Q: What challenges have come with teaching your first semester here during a pandemic?
A: Not being in the classroom with the students has been really challenging. I like the interaction in the classroom, [and] there’s a lot of things we can do in person that’s really hard to do online. And the isolation has been really hard, and I think it’s been hard for the students too. So, everyone’s feeling it.
Q: Has your work in any way informed how you think about events in current times?
A: Yes. Very simply, yes. One of the things that I think about is the way that discourses about the past are shaping the way people are lining up, and how those narratives are — I’m going to use the word “manipulated.” I don’t mean that in a negative way at all — but the way that different people manipulate the past in order to convince people that they belong to one group or another. So that definitely shapes the way that I’m seeing particular constellations of rhetoric from groups — political parties, ethnic groups, religious groups, things like that. [I’m] also thinking about the way that human bodies in physical spaces do interesting social things, like if you are at a protest, people in the protest get a sense of what a group is, even if individuals within the group might have their own particular ideas about what’s going on. But the perception of what’s going on in that group has a lot of weight, and so that definitely has been [how] the way I’m thinking about ritual of the past makes me think about what’s going on in the space of, say, a protest.
Q: What specifically are you currently doing research on?
A: I’m currently researching the transmission of historical narratives of violence from the ancient world into the present. So I recently finished an article on alt-right uses of one of my historical sources for anti-Jewish purposes. And so I’m looking at different ways in which those narratives of violence from the past are being re-deployed in the current period.
Q: When you’re not teaching or researching, how do you enjoy spending your spare time?
A: I’ve been doing a lot of hiking since I’ve gotten here. I’ve gone up to Mount Holyoke and to Mount Norwottuck a couple of times. And I’ve been enjoying the farmer’s markets. It’s great produce, probably the best produce I’ve had in awhile.

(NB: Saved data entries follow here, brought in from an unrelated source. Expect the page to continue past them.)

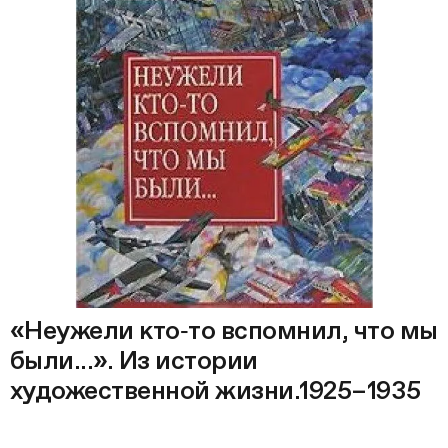
«Неужели кто‑то вспомнил, что мы
были...». Из истории
художественной жизни.1925–1935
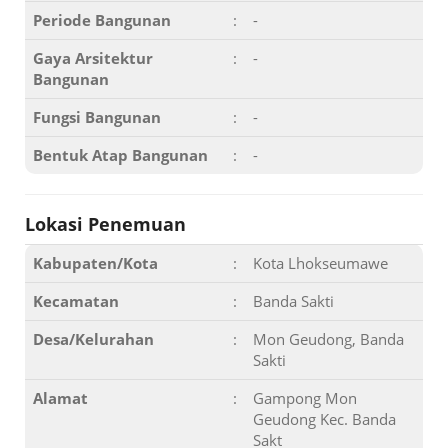
Periode Bangunan
:
-
Gaya Arsitektur
:
-
Bangunan
Fungsi Bangunan
:
-
Bentuk Atap Bangunan
:
-
Lokasi Penemuan
Kabupaten/Kota
:
Kota Lhokseumawe
Kecamatan
:
Banda Sakti
Desa/Kelurahan
:
Mon Geudong, Banda
Sakti
Alamat
:
Gampong Mon
Geudong Kec. Banda
Sakt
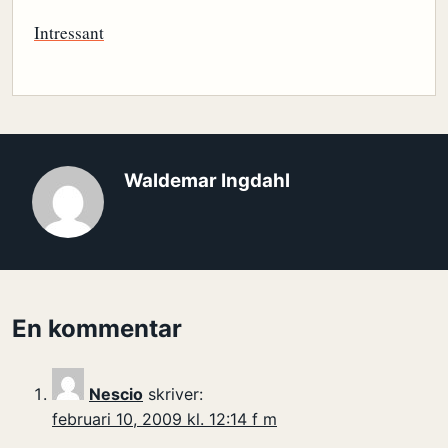
Intressant
Waldemar Ingdahl
En kommentar
Nescio
skriver:
februari 10, 2009 kl. 12:14 f m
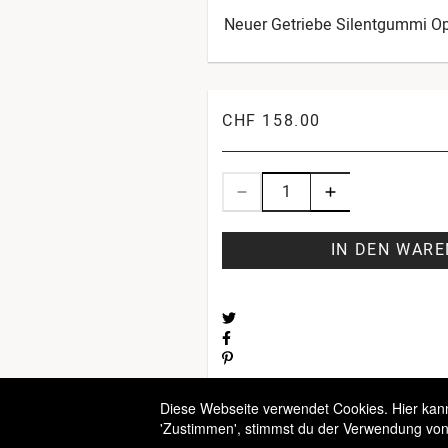
Neuer Getriebe Silentgummi Op
CHF 158.00
IN DEN WAR
Diese Webseite verwendet Cookies. Hier kanns
'Zustimmen', stimmst du der Verwendung von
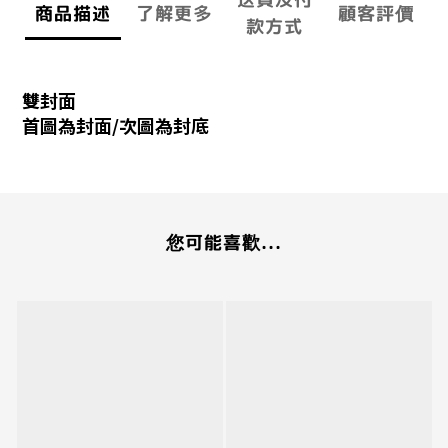
商品描述
了解更多
顧客評價
款方式
雙封面
首圖為封面/次圖為封底
您可能喜歡...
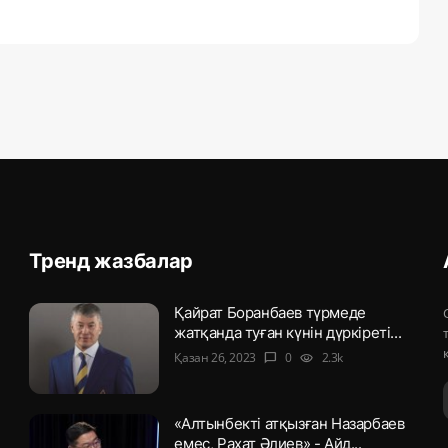
Тренд жазбалар
Қайрат Боранбаев түрмеде
жатқанда туған күнін дүркіреті...
Қазан 26, 2023
0
2.3k
chat_bubble
visibility
«Алтынбекті атқызған Назарбаев
емес, Рахат Әлиев» - Айд...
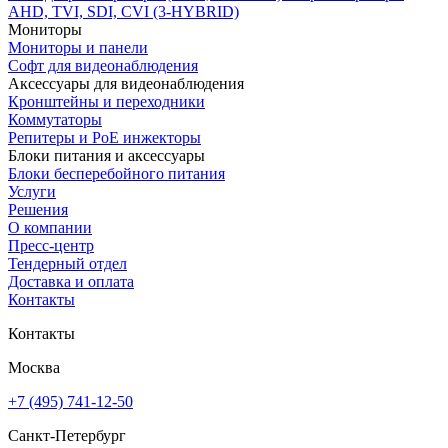
AHD, TVI, SDI, CVI (3-HYBRID)
Мониторы
Мониторы и панели
Софт для видеонаблюдения
Аксессуары для видеонаблюдения
Кронштейны и переходники
Коммутаторы
Репитеры и PoE инжекторы
Блоки питания и аксессуары
Блоки бесперебойного питания
Услуги
Решения
О компании
Пресс-центр
Тендерный отдел
Доставка и оплата
Контакты
Контакты
Москва
+7 (495) 741-12-50
Санкт-Петербург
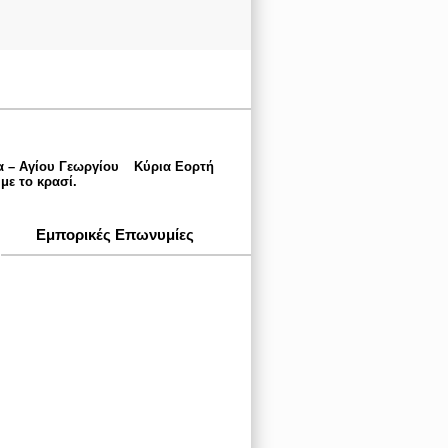
 – Αγίου Γεωργίου
Κύρια Εορτή
με το κρασί.
Εμπορικές Επωνυμίες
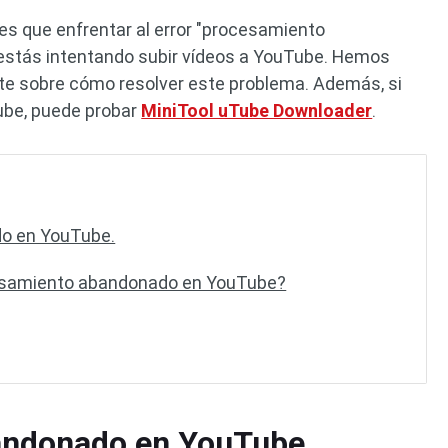
s que enfrentar al error "procesamiento
stás intentando subir vídeos a YouTube. Hemos
arte sobre cómo resolver este problema. Además, si
ube, puede probar
MiniTool uTube Downloader
.
o en YouTube.
esamiento abandonado en YouTube?
andonado en YouTube.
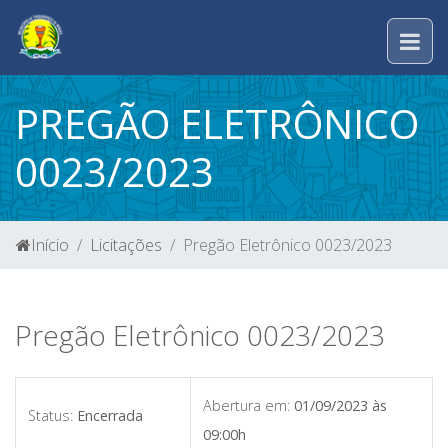
PREGÃO ELETRÔNICO
0023/2023
Início
Licitações
Pregão Eletrônico 0023/2023
Pregão Eletrônico 0023/2023
Abertura em:
01/09/2023 às
Status:
Encerrada
09:00h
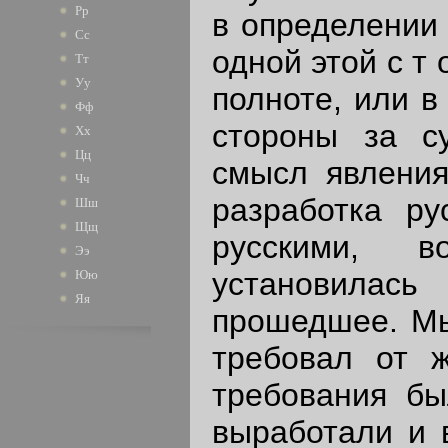
Рр
в определении 
Сс
одной этой с т
Тт
Уу
полноте, или в
Фф
стороны за с
Хх
Цц
смысл явления
Чч
разработка р
Шш
Щщ
русскими, в
Ээ
установилас
Юю
Яя
прошедшее. Мы 
требовал от 
требования бы
выработали и 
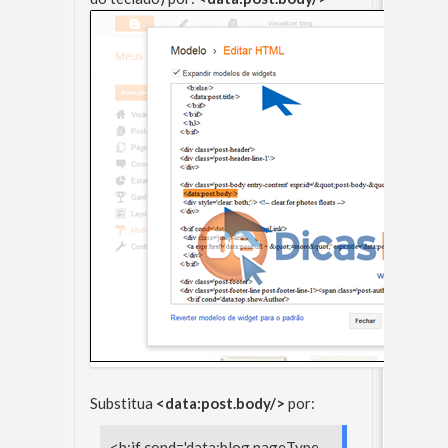
Substitua
<data:post.body/>
por:
<b:if cond='data:blog.pageType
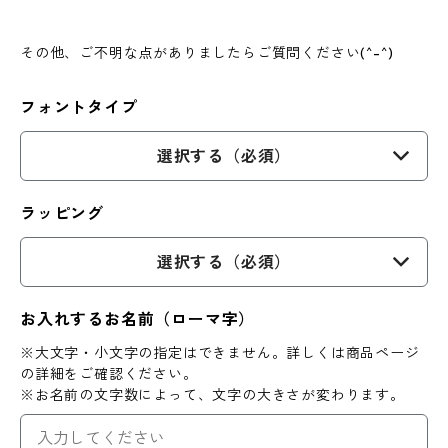
その他、ご不明な点がありましたらご質問ください(^-^)
フォントタイプ
選択する（必須）
ラッピング
選択する（必須）
お入れするお名前（ローマ字）
※大文字・小文字の指定はできません。詳しくは商品ページ
の詳細をご確認ください。
※お名前の文字数によって、文字の大きさが変わります。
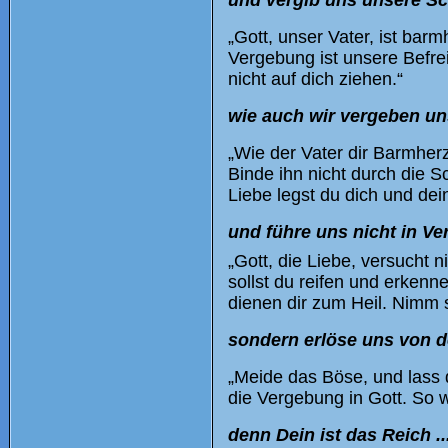
„Gott, unser Vater, ist bar
Vergebung ist unsere Befrei
nicht auf dich ziehen.“
wie auch wir vergeben uns
„Wie der Vater dir Barmherz
Binde ihn nicht durch die Sc
Liebe legst du dich und dei
und führe uns nicht in Ve
„Gott, die Liebe, versucht n
sollst du reifen und erkenn
dienen dir zum Heil. Nimm s
sondern erlöse uns von d
„Meide das Böse, und lass d
die Vergebung in Gott. So w
denn Dein ist das Reich ..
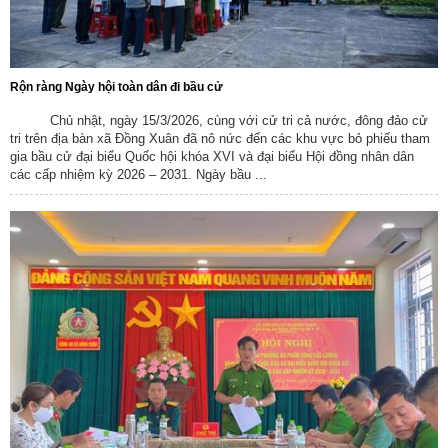
Rộn ràng Ngày hội toàn dân đi bầu cử
Chủ nhật, ngày 15/3/2026, cùng với cử tri cả nước, đông đảo cử
tri trên địa bàn xã Đồng Xuân đã nô nức đến các khu vực bỏ phiếu tham
gia bầu cử đại biểu Quốc hội khóa XVI và đại biểu Hội đồng nhân dân
các cấp nhiệm kỳ 2026 – 2031. Ngày bầu ...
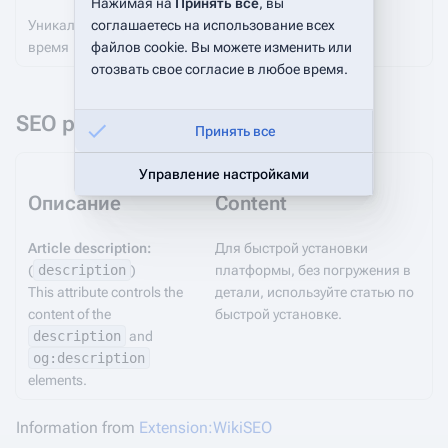
Нажимая на
Принять все
, вы
Уникальных авторов за последнее
соглашаетесь на использование всех
0
время
файлов cookie. Вы можете изменить или
отозвать свое согласие в любое время.
SEO properties
Принять все
Управление настройками
Описание
Content
Article description:
Для быстрой установки
(
description
)
платформы, без погружения в
This attribute controls the
детали, используйте статью по
content of the
быстрой установке.
description
and
og:description
elements.
Information from
Extension:WikiSEO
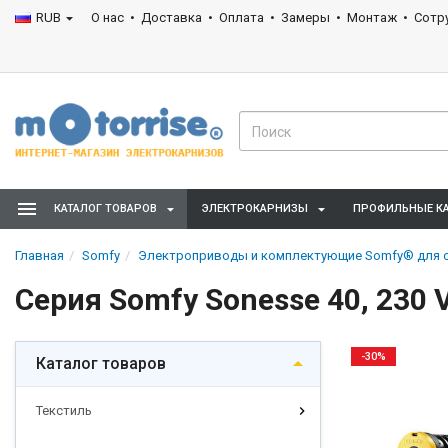
RUB
О нас
Доставка
Оплата
Замеры
Монтаж
Сотр
КАТАЛОГ ТОВАРОВ
ЭЛЕКТРОКАРНИЗЫ
ПРОФИЛЬНЫЕ К
Главная
Somfy
Электроприводы и комплектующие Somfy® для с
Cерия Somfy Sonesse 40, 230 
-30%
Каталог товаров
Текстиль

Q: Is there anything in particular that you’ve found comfort in during this time of uncertainty?
A: I think some of the things I’ve found comforting are the questions that the students are asking, and the connections that they are making, and the insights that they are providing. Incredibly insightful students, and I’m greatly heartened to think about the direction that the nation’s going because of students like those at Amherst.